With this result Hungary can rather compete with Berlin or Vienna (which reached 37.6% and 43.2%) and not with Prague or Warsaw (35.5% and 32.3%), not even to mention Bratislava: The rate of taxes and fees in Slovakia reached only 28.5% of Gross Domestic Product (GDP) in 2012, allowing our northern neighbours to play in the same league with Switzerland and the United States. (See our graphic on the previous page)
It is particularly interesting that Hungary belongs to those countries that heavily rely on their taxpayers. It is true that the high score of the fiscal ratio (40.3%) was reached in the black year 2008, but the 38.9% recently calculated by the OECD is again two points higher than the income of 2011 – thanks to the more modest choices of the Bajnai government the fiscal rate was reduced to 37.1% after the outbreak of the crisis in Hungary.

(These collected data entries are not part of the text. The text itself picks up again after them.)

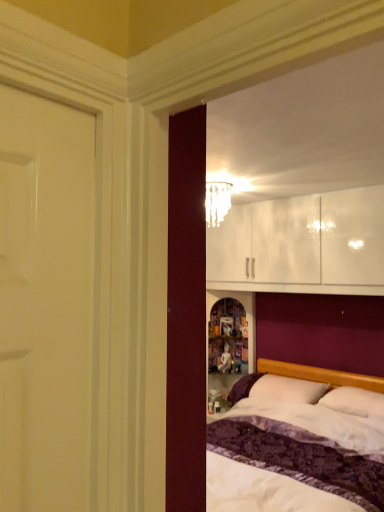 Question: In terms of size, does white soft pillow at lower right, the second pillow in the right-to-left sequence, appear bigger or smaller than white soft pillow at center, arranged as the second pillow when viewed from the left?

Choices:
 (A) small
 (B) big

Answer: (B)

Question: From the image's perspective, relative to white soft pillow at center, arranged as the second pillow when viewed from the left, is white soft pillow at lower right, the first pillow when ordered from left to right, above or below?

Choices:
 (A) below
 (B) above

Answer: (A)

Question: Estimate the real-world distances between objects in this image. Which object is closer to the white soft pillow at center, which ranks as the first pillow in right-to-left order?

Choices:
 (A) translucent glass chandelier at upper center
 (B) white soft pillow at lower right, the second pillow in the right-to-left sequence

Answer: (B)

Question: Which object is the closest to the translucent glass chandelier at upper center?

Choices:
 (A) white soft pillow at lower right, the second pillow in the right-to-left sequence
 (B) white soft pillow at center, arranged as the second pillow when viewed from the left

Answer: (A) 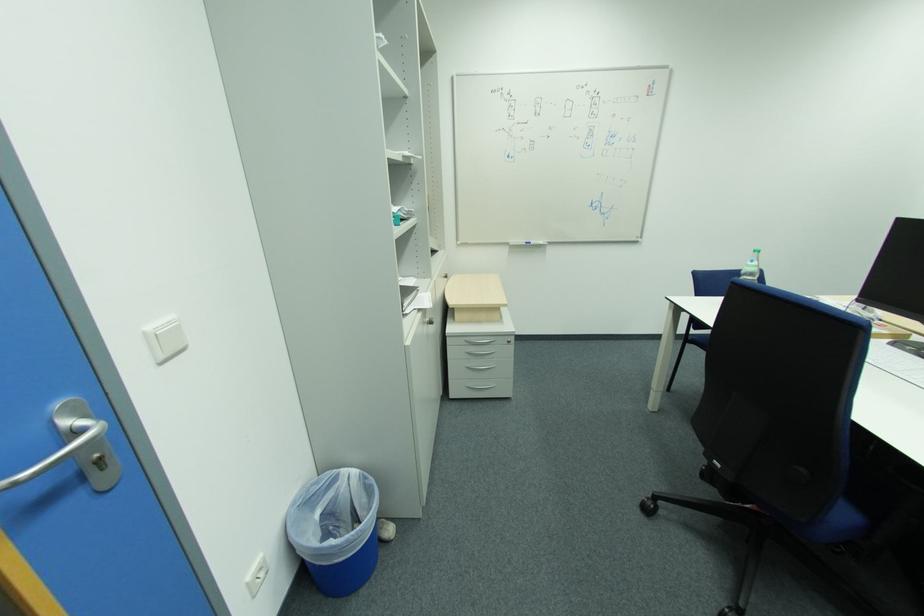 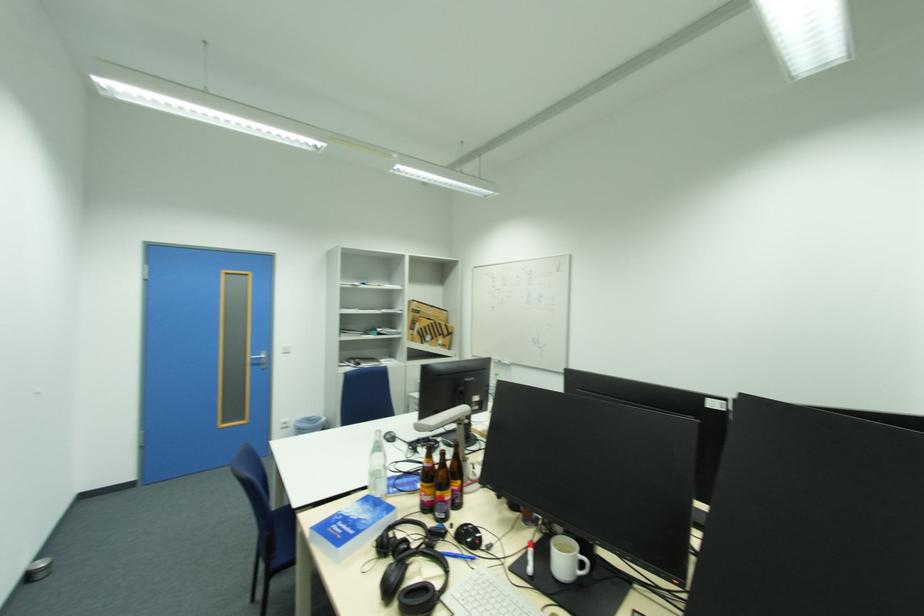 In the second image, find the point that corresponds to [154,329] in the first image.

(289, 347) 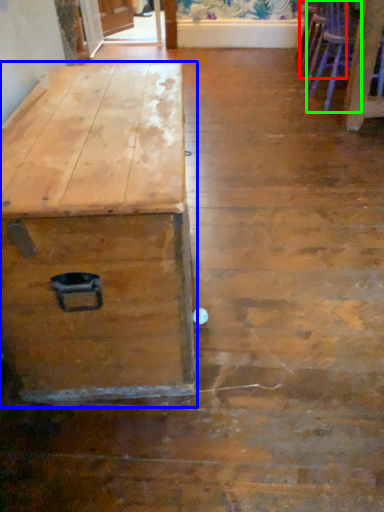 Question: Which object is the closest to the armchair (highlighted by a red box)? Choose among these: table (highlighted by a blue box) or armchair (highlighted by a green box).

Choices:
 (A) table
 (B) armchair

Answer: (B) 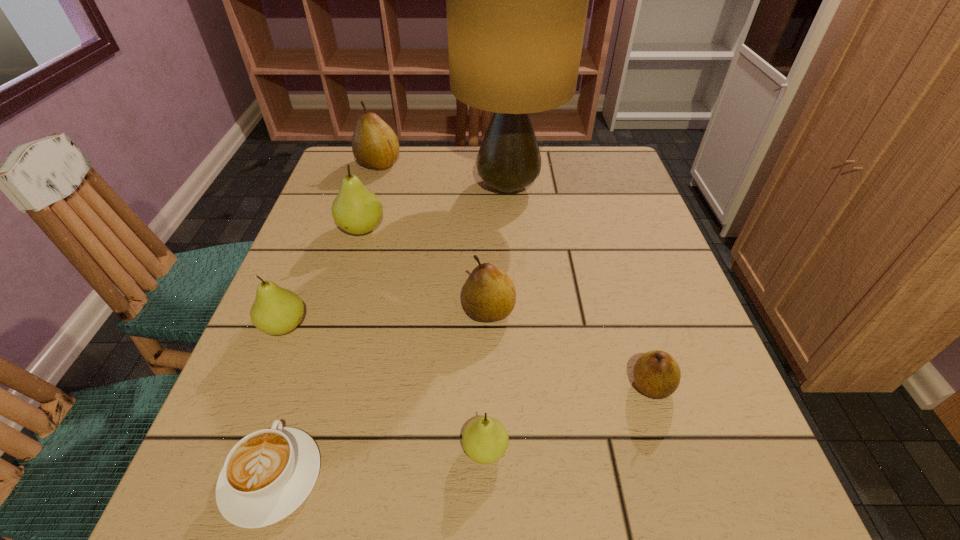 Choose which brown pear is the third nearest neighbor to the beige lampshade. Please provide its 2D coordinates. Your answer should be formatted as a tuple, i.e. [(x, y)], where the tuple contains the x and y coordinates of a point satisfying the conditions above.

[(656, 373)]

Point out which green pear is positioned as the nearest to the biggest green pear. Please provide its 2D coordinates. Your answer should be formatted as a tuple, i.e. [(x, y)], where the tuple contains the x and y coordinates of a point satisfying the conditions above.

[(276, 311)]

Find the location of `green pear object that ranks as the second closest to the second brown pear from left to right`. green pear object that ranks as the second closest to the second brown pear from left to right is located at coordinates (356, 210).

This screenshot has width=960, height=540. Identify the location of vacant space that satisfies the following two spatial constraints: 1. on the front side of the biggest green pear; 2. on the left side of the farthest pear. (359, 229).

Locate an element on the screen. vacant position in the image that satisfies the following two spatial constraints: 1. on the side of the cappuccino with the handle; 2. on the right side of the farthest green pear is located at coordinates (352, 229).

You are a GUI agent. You are given a task and a screenshot of the screen. Output one action in this format:
    pyautogui.click(x=<x>, y=<y>)
    Task: Click on the vacant area that satisfies the following two spatial constraints: 1. on the front side of the second farthest green pear; 2. on the right side of the smallest green pear
    The image size is (960, 540).
    Given the screenshot: What is the action you would take?
    pyautogui.click(x=235, y=449)

At what (x,y) coordinates should I click in order to perform the action: click on blank space that satisfies the following two spatial constraints: 1. on the side of the white cappuccino with the handle; 2. on the right side of the nearest pear. Please return your answer as a coordinate pair (x, y). This screenshot has height=540, width=960. Looking at the image, I should click on (281, 449).

Identify the location of vacant region that satisfies the following two spatial constraints: 1. on the side of the white cappuccino with the handle; 2. on the right side of the fifth farthest pear. The height and width of the screenshot is (540, 960). (302, 385).

You are a GUI agent. You are given a task and a screenshot of the screen. Output one action in this format:
    pyautogui.click(x=<x>, y=<y>)
    Task: Click on the free space that satisfies the following two spatial constraints: 1. on the back side of the second farthest pear; 2. on the left side of the beige lampshade
    The image size is (960, 540).
    Given the screenshot: What is the action you would take?
    point(374,187)

This screenshot has height=540, width=960. I want to click on vacant point that satisfies the following two spatial constraints: 1. on the back side of the second brown pear from left to right; 2. on the right side of the rightmost green pear, so click(484, 310). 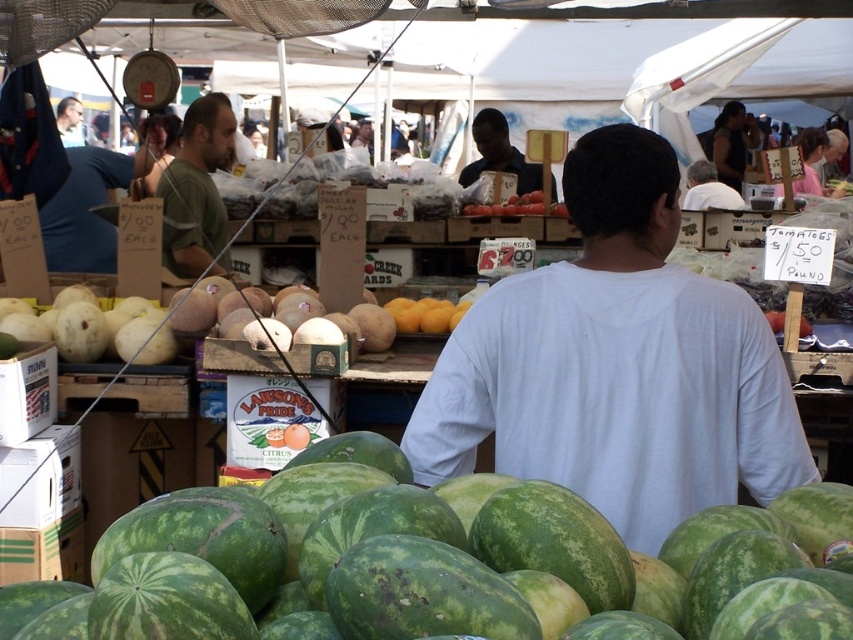 From the picture: You are a customer at the farmer market and you want to buy a shirt. You see the white cotton shirt at center and the smooth black shirt at center. Which shirt is shorter?

The white cotton shirt at center is shorter than the smooth black shirt at center.

You are a customer at the farmer market and you want to buy both the green cotton shirt at center and the yellow matte peaches at center. Which one do you need to reach for first if they are both on the same shelf?

The green cotton shirt at center is larger in size than yellow matte peaches at center, so you need to reach for the green cotton shirt at center first to avoid having to move the smaller yellow matte peaches at center out of the way.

Tax income from turnover and profits is another story. In Germany these incomes reached 11.4% of Gross Domestic Product in 2012 and almost one third of the total taxation income. In Hungary on the other hand they fell back from their highest value at 10.4% in the crisis year 2008 to only 6.6%. So in this area Hungary did make a lot of progress, balanced out with the tax duty on products and services, which reached an absolute high score at 17.5% of GDP.
This way the circle is closed: The unified tax on income may be halved in the middle term, but on the other hand the higher tax burdens that are much more relevant for the concurring companies are staying. After all, the government has to cover its costs somehow.